Generasi Batik Dibekali Pembuatan Warna Alam

Selain ramah lingkungan, pemakaian warna alam membuat batik lebih menarik. Bahkan pemakaian warna alam menjadi tuntutan zaman berbagai negara yang tengah menggalakkan produk-produk back to nature. Guna membekali generasi penerus batik di Kota Pekalongan, Pemerintah Kota Pekalongan melalui Dinas Perdagangan, Koperasi, dan Usaha Kecil Menengah Kota Pekalongan (Dindagkop-UKM) menggelar Workshop Regenerasi Batik “Batik Masa Depan Back to Nature” di Omah Kreatif Batik Kauman, Kecamatan Pekalongan Timur, Kota Pekalongan, Senin (7/10/2019).
Workshop yang digelar untuk memperkenalkan limbah kulit mangrove sebagai pewarna batik ini menghadirkan Praktisi R Hoesein Eddy Winoto sebagai narasumber. Workshop yang diikuti oleh perwakilan dari berbagai paguyuban batik di Kota Pekalongan ini juga dihadiri oleh Komisi Nasional Indonesia (KNI) UNESCO.
Usai membuka acara Kepala Dindagkop-UKm, Bambang Nurdiyatman SH mengungkapkan bahwa kegiatan workshop regenerasi batik ini kaitannya dengan gelaran Pekan Batik Pekalongan 2019 yang tengah diselenggarakan. “Dindagkop-UKM Kota Pekalongan rutin menggelar workshop tetapi pada momen kali ini ini membekali generasi batik Kota Pekalongan dengan batik warna alam. “Kami ingin generasi muda yang baru mengenal batik bisa memulai dengan memanfaatkan warna alam dalam proses membatik,” beber bambang.
Menurut Bambang saat ini tuntutan masyarakat luar negeri banyak yang kembali ke alam.
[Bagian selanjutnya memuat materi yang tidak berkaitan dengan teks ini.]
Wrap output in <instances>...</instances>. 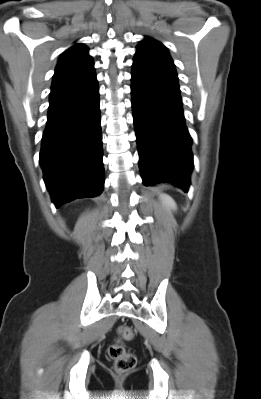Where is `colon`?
I'll list each match as a JSON object with an SVG mask.
<instances>
[{"label":"colon","instance_id":"5ec220e1","mask_svg":"<svg viewBox=\"0 0 261 399\" xmlns=\"http://www.w3.org/2000/svg\"><path fill=\"white\" fill-rule=\"evenodd\" d=\"M118 334L119 338L124 341H130L134 338V330L130 326H120L118 328ZM108 353L114 361V367L117 372H127L136 364V356L125 349L119 342L111 344Z\"/></svg>","mask_w":261,"mask_h":399}]
</instances>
Selain meningkatkan nilai jual batik dengan warna alam tentu akan lebih ramah terhadap lingkungan. “Inilah yang harus mulai dibekalkan ke generasi muda agar bisa menekuni batik warna alam,” kata Bambang.
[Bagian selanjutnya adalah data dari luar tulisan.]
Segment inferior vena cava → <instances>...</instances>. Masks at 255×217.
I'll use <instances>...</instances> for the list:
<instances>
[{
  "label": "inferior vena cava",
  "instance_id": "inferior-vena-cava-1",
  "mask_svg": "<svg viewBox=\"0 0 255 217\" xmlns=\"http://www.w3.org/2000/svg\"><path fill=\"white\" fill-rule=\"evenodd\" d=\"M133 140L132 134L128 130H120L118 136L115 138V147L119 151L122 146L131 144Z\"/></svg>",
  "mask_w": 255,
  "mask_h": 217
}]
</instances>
Sementara itu Ketua Perkumpulan Kampoeng Batik Kauman HM Husni Mubarok menyampaikan rasa syukurnya di Omah Kreatif Batik Kauman ini dapat diselenggarakan workshop regenerasi batik dan pengelolaan mangrove. “Kami hadirkan pakar dari Slamaran yang membahas bagaimana kulit mangrove menjadi zat yang bisa digunakan untuk proses pewarnaan batik,” tandas Husni.
Disampaikan Husni, para peserta bisa memanfaatkan ilmu mewarnai menggunakan kulit mangrove dan warna alam dari bahan lainnya. “Dengan warna alam ini kita kenalkan batik yang ramah lingkungan, menggunakan potensi tumbuhan yang ada di Pekalongan dan sekitarnya untuk membuat pewarna alam sehingga pencemaran sungai yang terjadi dapat diminimalkan,” ungkap Husni.
Praktisi R Hoesein Eddy Winoto menyampaikan teori sekaligus praktik melakukan pewarnaan pada kain. Menurutnya, teknik pewarnaan alam harus dipersiapkan untuk masa depan batik yang lebih kompetitif. “Mari mulai berkreasi dengan membuat warna alam, kita tidak boleh selalu menggantungkan pada hal instan, selain membuat batik harapannya ke depannya juga dapat membuat bahan baku batik atau pewarnanya,” tukas Hoesein.